6.4 Structure of Bayes Nets

In this class, we will refer to two rules for Bayes Net independences that can be inferred by looking at the graphical structure of the Bayes Net:

  • Each node is conditionally independent of all its ancestor nodes (non-descendants) in the graph, given all of its parents.

Parents

  • Each node is conditionally independent of all other variables given its Markov blanket. A variable’s Markov blanket consists of parents, children, and children’s other parents.

Markov Blanket

Using these tools, we can return to the assertion in the previous section: that we can get the joint distribution of all variables by joining the CPTs of the Bayes Net.

\[P(X_1, X_2, \dots, X_n) = \prod_{i=1}^n P(X_i | \text{parents}(X_i))\]

This relation between the joint distribution and the CPTs of the Bayes net works because of the conditional independence relationships given by the graph. We will prove this using an example.

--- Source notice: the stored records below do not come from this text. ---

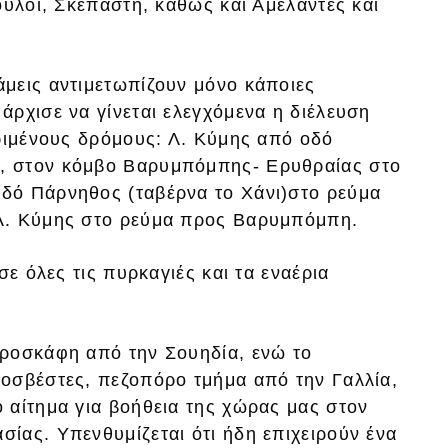
ουλοί, Σκεπαστή, καθώς και Αμέλαντες και
μεις αντιμετωπίζουν μόνο κάποιες
ρχισε να γίνεται ελεγχόμενα η διέλευση
κριμένους δρόμους: Λ. Κύμης από οδό
, στον κόμβο Βαρυμπόμπης- Ερυθραίας στο
δό Πάρνηθος (ταβέρνα το Χάνι)στο ρεύμα
Λ. Κύμης στο ρεύμα προς Βαρυμπόμπη.
σε όλες τις πυρκαγιές και τα εναέρια
εροσκάφη από την Σουηδία, ενώ το
οσβέστες, πεζοπόρο τμήμα από την Γαλλία,
 αίτημα για βοήθεια της χώρας μας στον
ίας. Υπενθυμίζεται ότι ήδη επιχειρούν ένα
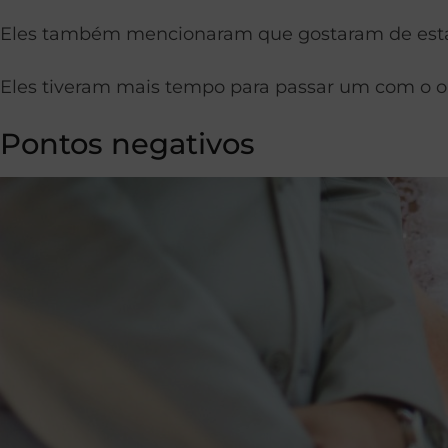
Eles também mencionaram que gostaram de esta
Eles tiveram mais tempo para passar um com o o
Pontos negativos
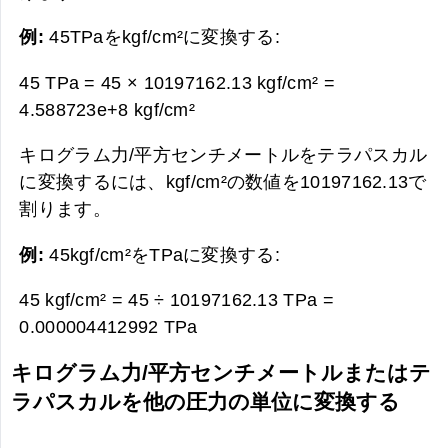
例:
45TPaをkgf/cm²に変換する:
45 TPa = 45 × 10197162.13 kgf/cm² =
4.588723e+8 kgf/cm²
キログラム力/平方センチメートルをテラパスカル
に変換するには、kgf/cm²の数値を10197162.13で
割ります。
例:
45kgf/cm²をTPaに変換する:
45 kgf/cm² = 45 ÷ 10197162.13 TPa =
0.000004412992 TPa
キログラム力/平方センチメートルまたはテ
ラパスカルを他の圧力の単位に変換する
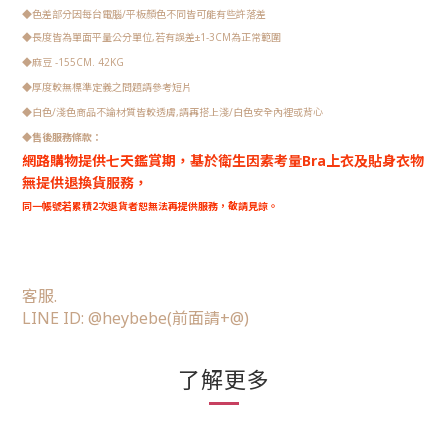
◆色差部分因每台電腦/平板顏色不同皆可能有些許落差
◆長度皆為單面平量公分單位,若有誤差
±1-3CM為正常範圍
◆
麻豆 -155CM. 42KG
◆
厚度較無標準定義之問題請參考短片
◆
白色/淺色商品不論材質皆較透膚,請再搭上淺/白色安全內裡或背心
◆
售後服務條款：
網路購物提供七天鑑賞期，
基於衛生因素考量Bra上衣及貼身衣物
無提供退換貨服務，
同一帳號若累積2次退貨者恕無法再提供服務，敬請見諒。
客服.
LINE ID: @heybebe
(前面請+@)
了解更多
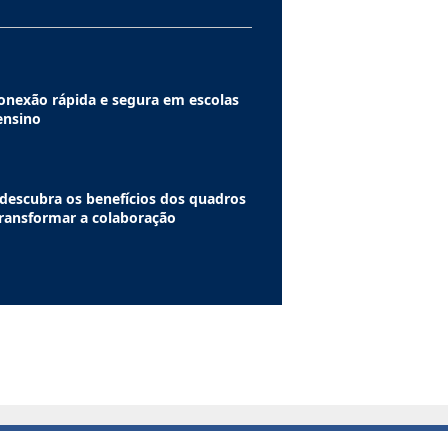
nexão rápida e segura em escolas
 ensino
descubra os benefícios dos quadros
transformar a colaboração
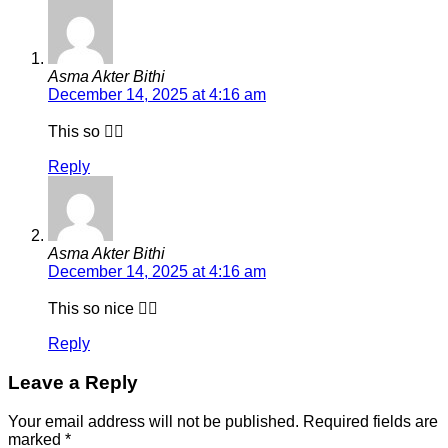
Asma Akter Bithi
December 14, 2025 at 4:16 am
This so 👍🏻
Reply
Asma Akter Bithi
December 14, 2025 at 4:16 am
This so nice 👍🏻
Reply
Leave a Reply
Your email address will not be published.
Required fields are
marked
*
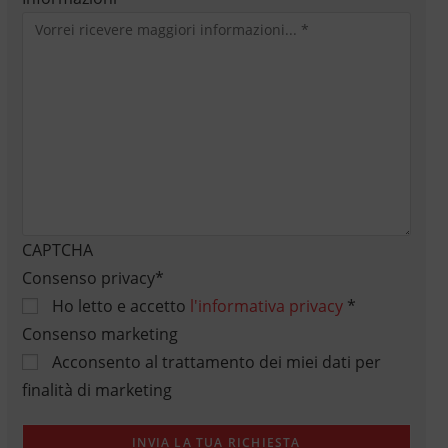
CAPTCHA
Consenso privacy
*
Ho letto e accetto
l'informativa privacy
*
Consenso marketing
Acconsento al trattamento dei miei dati per
finalità di marketing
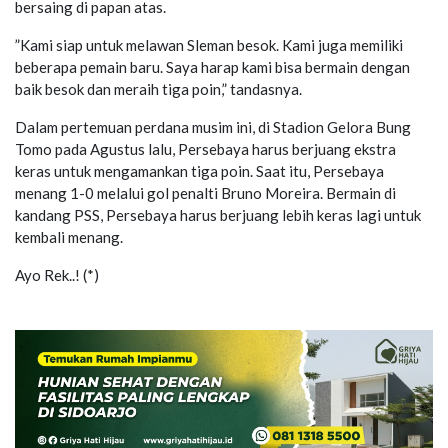
bersaing di papan atas.
”
Kami siap untuk melawan Sleman besok. Kami juga memiliki
beberapa pemain baru. Saya harap kami bisa bermai
n dengan
baik besok dan meraih tiga
poin,” tandasnya.
Dalam pertemuan perdana musim ini, di Stadion Gelora Bung
Tomo pada Agustus lalu, Persebaya harus berjuang ekstra
keras untuk mengamankan tiga poin. Saat itu, Persebaya
menang 1-0
melalui gol penalti Bruno Moreira. Bermain di
kandang PSS, Persebaya harus berjuang lebih keras lagi untuk
kembali menang.
Ayo Rek..!
(*)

Let’s revisit the previous example. We have the CPTs \(P(B)\) , \(P(E)\) , \(P(A |B,E)\) , \(P(J | A)\) and \(P(M | A)\) , and the following graph:

Basic Bayes Net Examples

For this Bayes net, we are trying to prove the following relation:

\[P(B, E, A, J, M) = P(B)P(E)P(A | B, E)P(J | A)P(M | A)\]

We can expand the joint distribution another way: using the chain rule. If we expand the joint distribution with topological ordering (parents before children), we get the following equation:

\[P(B, E, A, J, M) = P(B)P(E | B)P(A | B, E)P(J | B, E, A)P(M | B, E, A, J)\]

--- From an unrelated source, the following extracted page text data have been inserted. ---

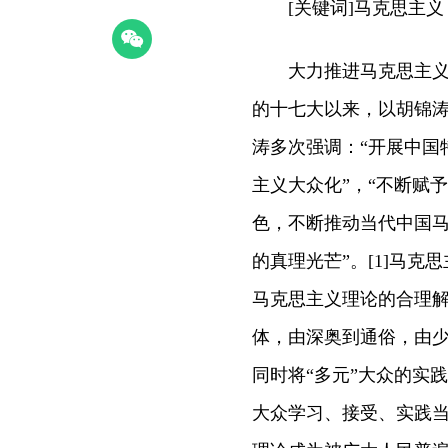
[关键词]马克思主义
大力推进马克思主义大
的十七大以来，以胡锦
涛多次强调：“开展中国
主义大众化”，“不断赋
色，不断推动当代中国
的真理光芒”。[1]马
马克思主义理论的合理
体，由深奥到通俗，由少
同时将“多元”大众的实
大众学习、接受、实践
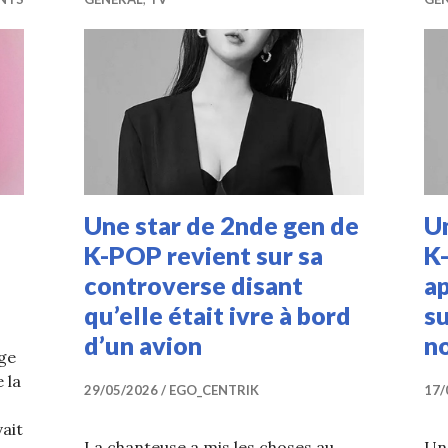
Une star de 2nde gen de
Un
K-POP revient sur sa
K
controverse disant
ap
qu’elle était ivre à bord
su
d’un avion
n
âge
e la
29/05/2026
EGO_CENTRIK
17/
vait
La chanteuse a mis les choses au
Un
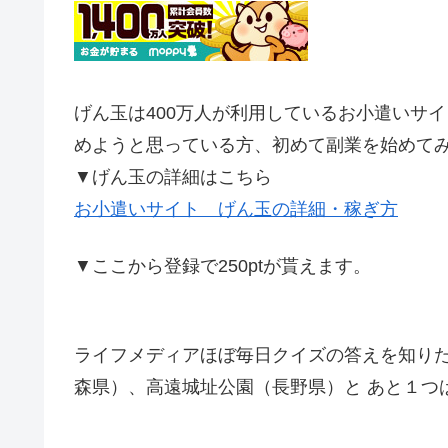
げん玉は400万人が利用しているお小遣いサ
めようと思っている方、初めて副業を始めて
▼げん玉の詳細はこちら
お小遣いサイト げん玉の詳細・稼ぎ方
▼ここから登録で250ptが貰えます。
ライフメディアほぼ毎日クイズの答えを知り
森県）、高遠城址公園（長野県）と あと１つ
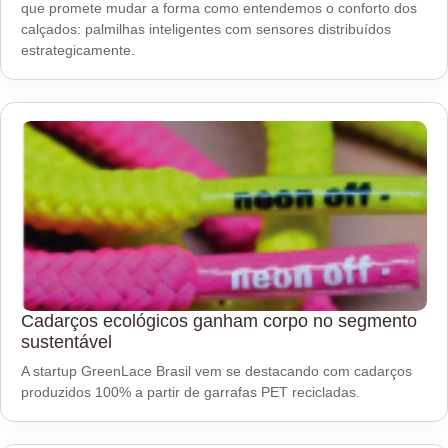
que promete mudar a forma como entendemos o conforto dos
calçados: palmilhas inteligentes com sensores distribuídos
estrategicamente.
Cadarços ecológicos ganham corpo no segmento
sustentável
A startup GreenLace Brasil vem se destacando com cadarços
produzidos 100% a partir de garrafas PET recicladas.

Notice that in the first equation every variable is represented in a CPT \(P(var | Parents(var))\) , while in the second equation, every variable is represented in a CPT \(P(var | Parents(var), Ancestors(var))\) .

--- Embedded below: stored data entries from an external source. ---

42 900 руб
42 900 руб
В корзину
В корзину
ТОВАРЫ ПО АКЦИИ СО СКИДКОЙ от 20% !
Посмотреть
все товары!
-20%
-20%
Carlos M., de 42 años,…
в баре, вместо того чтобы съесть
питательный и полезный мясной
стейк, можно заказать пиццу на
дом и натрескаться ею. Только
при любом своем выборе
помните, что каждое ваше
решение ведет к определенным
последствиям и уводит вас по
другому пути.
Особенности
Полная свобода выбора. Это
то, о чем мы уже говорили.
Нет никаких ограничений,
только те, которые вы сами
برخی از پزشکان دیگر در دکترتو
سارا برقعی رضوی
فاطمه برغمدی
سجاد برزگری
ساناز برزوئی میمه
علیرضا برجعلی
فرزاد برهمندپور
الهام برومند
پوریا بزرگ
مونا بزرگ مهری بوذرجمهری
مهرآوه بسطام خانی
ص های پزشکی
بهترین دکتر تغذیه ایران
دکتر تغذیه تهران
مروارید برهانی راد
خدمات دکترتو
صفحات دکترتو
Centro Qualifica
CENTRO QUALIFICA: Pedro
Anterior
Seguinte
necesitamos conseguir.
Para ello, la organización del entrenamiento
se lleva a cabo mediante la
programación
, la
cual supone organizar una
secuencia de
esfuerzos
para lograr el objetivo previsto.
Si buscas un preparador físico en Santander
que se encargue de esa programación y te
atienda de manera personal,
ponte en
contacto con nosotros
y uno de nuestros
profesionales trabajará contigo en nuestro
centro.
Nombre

We rely on the first conditional independence relation above, that each node is conditionally independent of all its ancestor nodes in the graph, given all of its parents1.

Therefore, in a Bayes net, \(P(var | Parents(var), Ancestors(var)) = P(var | Parents(var))\) , so the two equations are equal. The conditional independences in a Bayes Net allow for multiple smaller conditional probability tables to represent the entire joint probability distribution.

  1. Elsewhere, the assumption may be defined as “a node is conditionally independent of its non-descendants given its parents.” We always want to make the minimum assumption possible and prove what we need, so we will use the ancestors assumption.